Résumé synthétiqueFiche en 3 sectionsQuiz de 10 questionsGratuit, sans pub
Résumé
Le devoir est une obligation morale qui s'impose à la volonté, indépendamment de nos désirs ou de nos intérêts personnels. Emmanuel Kant, dans les Fondements de la métaphysique des moeurs, distingue deux types d'impératifs : l'impératif hypothétique (« si tu veux réussir, travaille ») qui est conditionnel, et l'impératif catégorique (« agis de telle sorte que ta maxime puisse devenir une loi universelle ») qui est inconditionnel et absolu.

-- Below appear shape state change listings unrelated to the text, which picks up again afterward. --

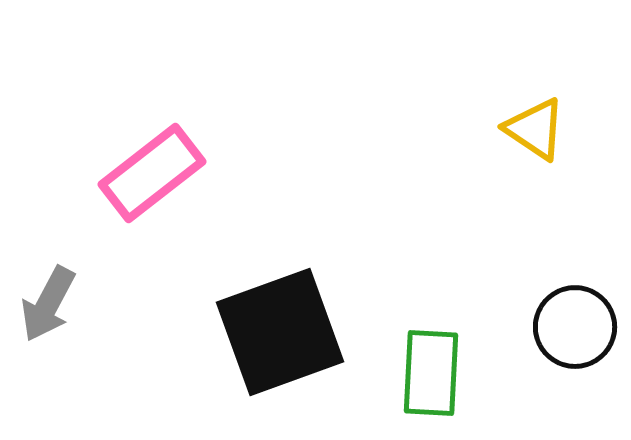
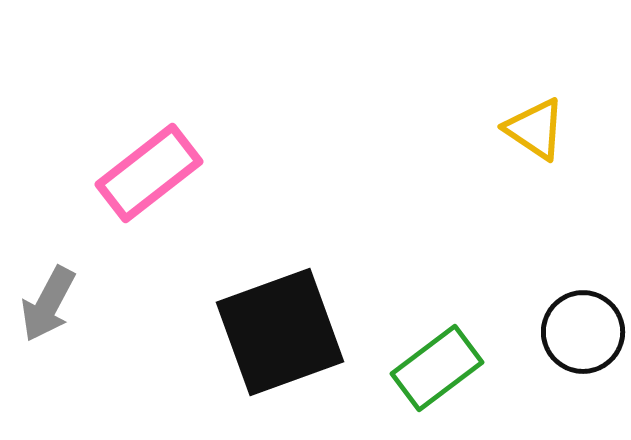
pink rectangle: moved 3 px left
black circle: moved 8 px right, 5 px down
green rectangle: moved 6 px right, 5 px up; rotated 50 degrees clockwise
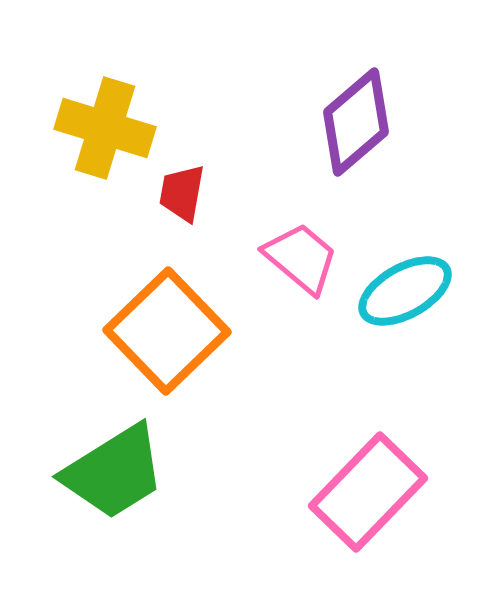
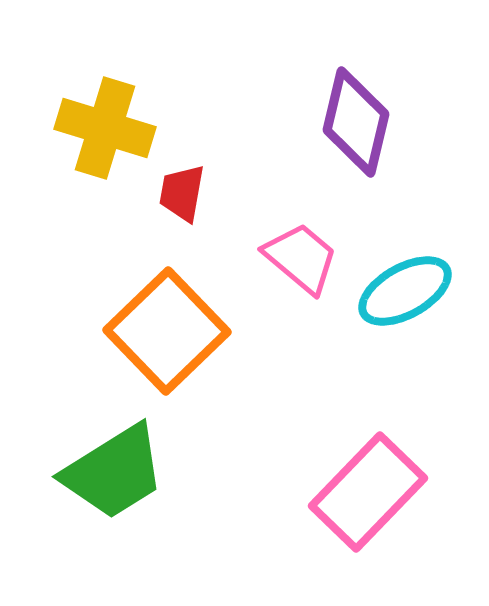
purple diamond: rotated 36 degrees counterclockwise
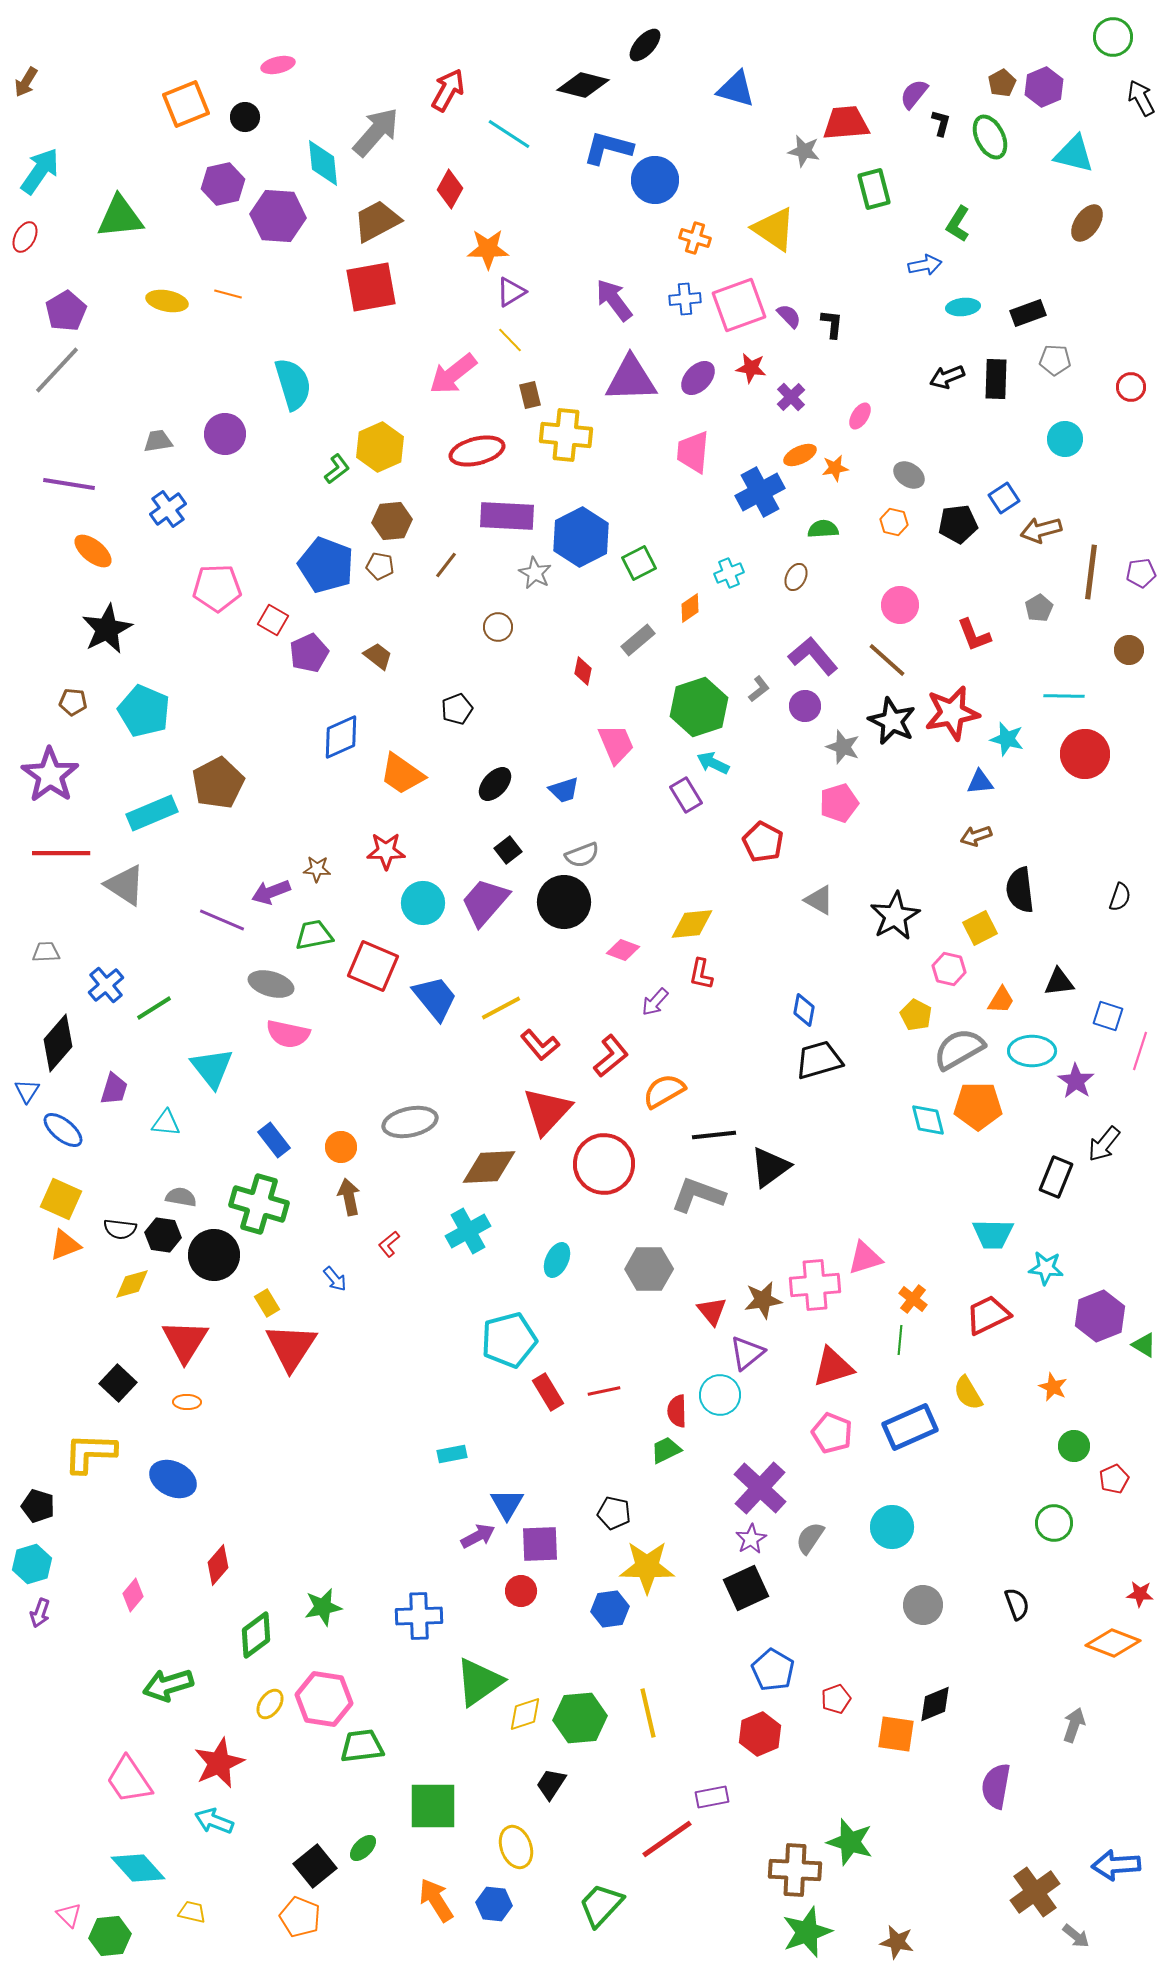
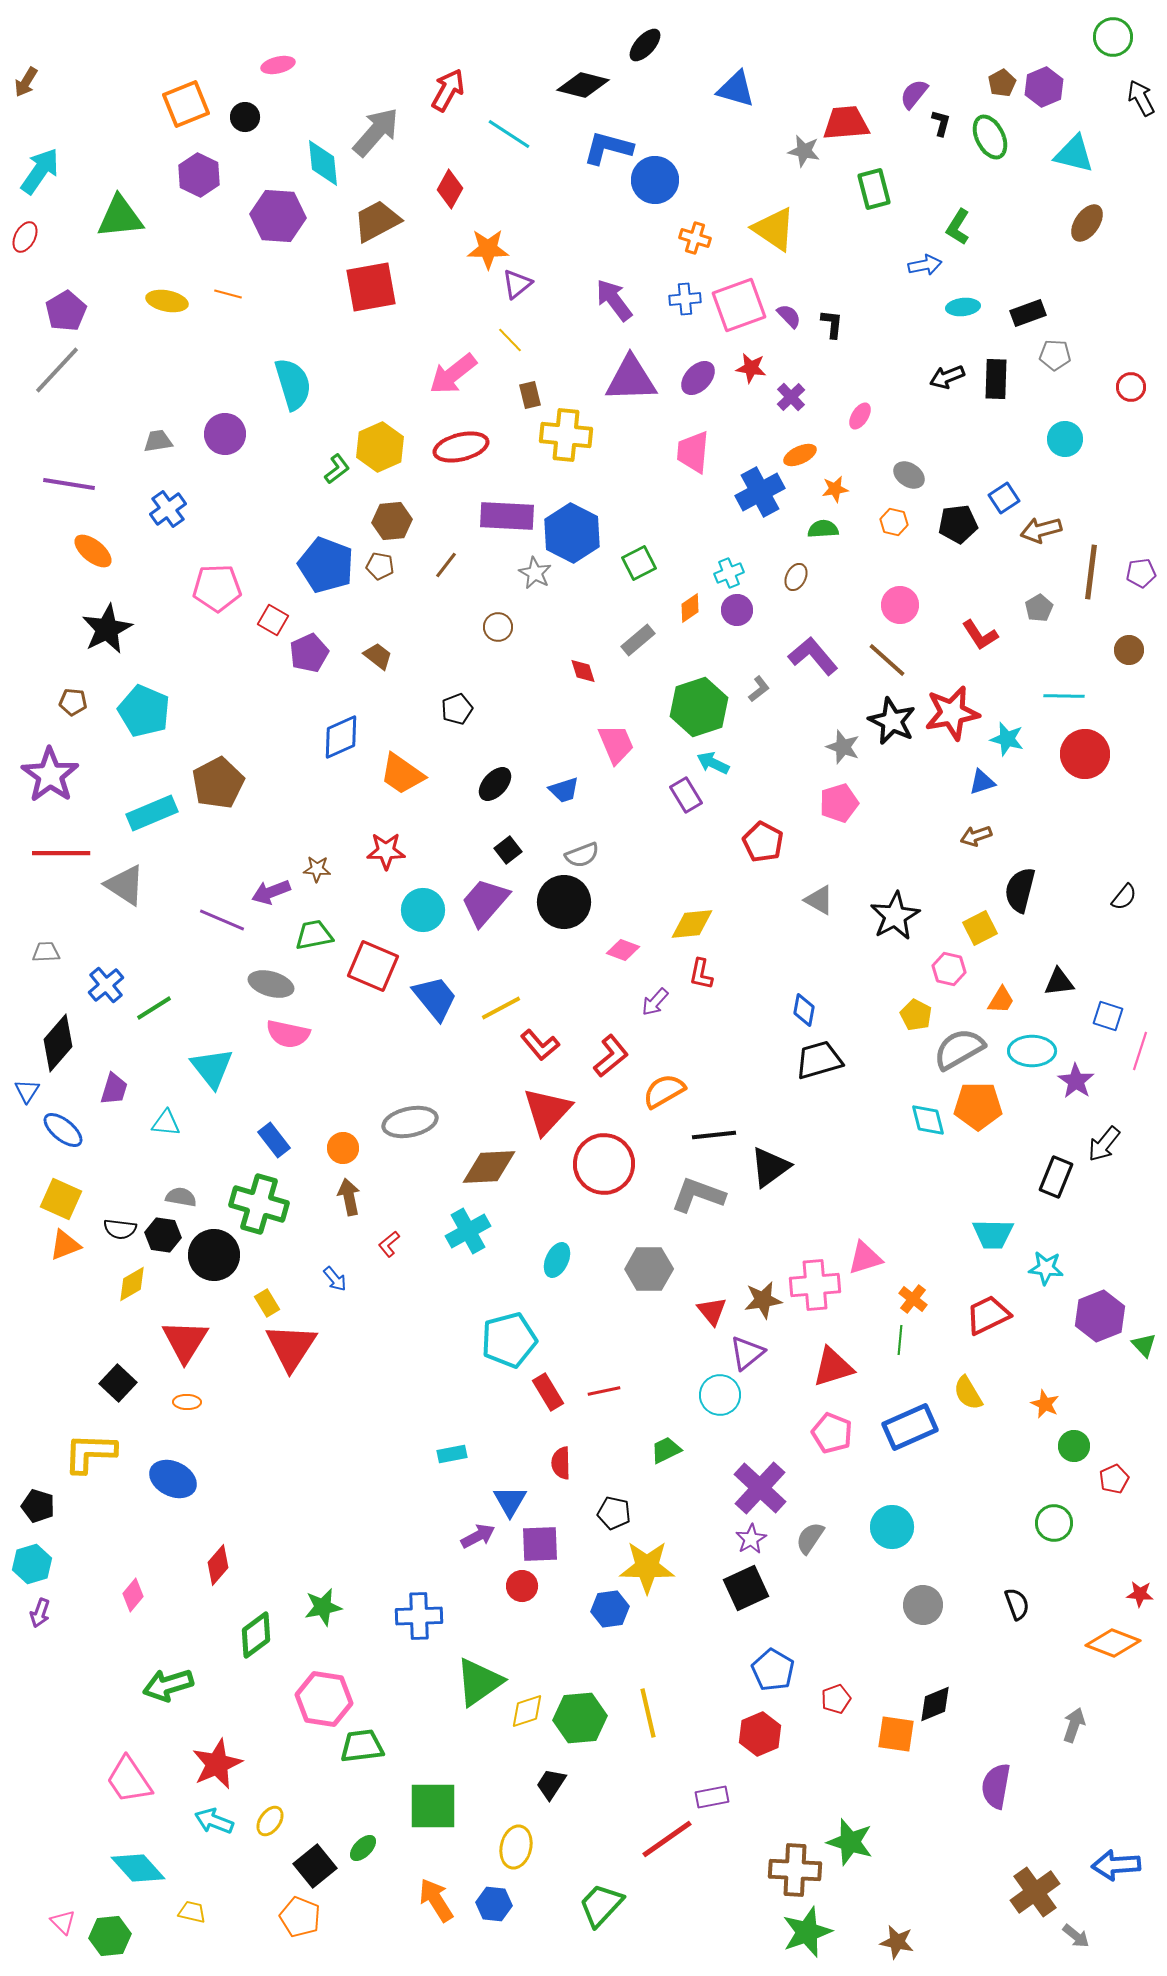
purple hexagon at (223, 184): moved 24 px left, 9 px up; rotated 21 degrees counterclockwise
green L-shape at (958, 224): moved 3 px down
purple triangle at (511, 292): moved 6 px right, 8 px up; rotated 8 degrees counterclockwise
gray pentagon at (1055, 360): moved 5 px up
red ellipse at (477, 451): moved 16 px left, 4 px up
orange star at (835, 468): moved 21 px down
blue hexagon at (581, 537): moved 9 px left, 4 px up; rotated 6 degrees counterclockwise
red L-shape at (974, 635): moved 6 px right; rotated 12 degrees counterclockwise
red diamond at (583, 671): rotated 28 degrees counterclockwise
purple circle at (805, 706): moved 68 px left, 96 px up
blue triangle at (980, 782): moved 2 px right; rotated 12 degrees counterclockwise
black semicircle at (1020, 890): rotated 21 degrees clockwise
black semicircle at (1120, 897): moved 4 px right; rotated 20 degrees clockwise
cyan circle at (423, 903): moved 7 px down
orange circle at (341, 1147): moved 2 px right, 1 px down
yellow diamond at (132, 1284): rotated 15 degrees counterclockwise
green triangle at (1144, 1345): rotated 16 degrees clockwise
orange star at (1053, 1387): moved 8 px left, 17 px down
red semicircle at (677, 1411): moved 116 px left, 52 px down
blue triangle at (507, 1504): moved 3 px right, 3 px up
red circle at (521, 1591): moved 1 px right, 5 px up
yellow ellipse at (270, 1704): moved 117 px down
yellow diamond at (525, 1714): moved 2 px right, 3 px up
red star at (219, 1763): moved 2 px left, 1 px down
yellow ellipse at (516, 1847): rotated 33 degrees clockwise
pink triangle at (69, 1915): moved 6 px left, 7 px down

Pour Kant, agir par devoir signifie que la seule motivation est le respect de la loi morale, non l'intérêt personnel. Par exemple, un commerçant honnête par calcul (pour garder ses clients) agit conformément au devoir mais pas par devoir. Le devoir peut s'opposer au bonheur : Kant soutient que la moralité prime sur la recherche du bonheur. En revanche, les utilitaristes comme Bentham et Mill pensent que l'action morale est celle qui maximise le bonheur du plus grand nombre. Aristote, lui, considère que le bonheur (eudaimonia) est la fin ultime de la vie morale, atteint par la pratique des vertus.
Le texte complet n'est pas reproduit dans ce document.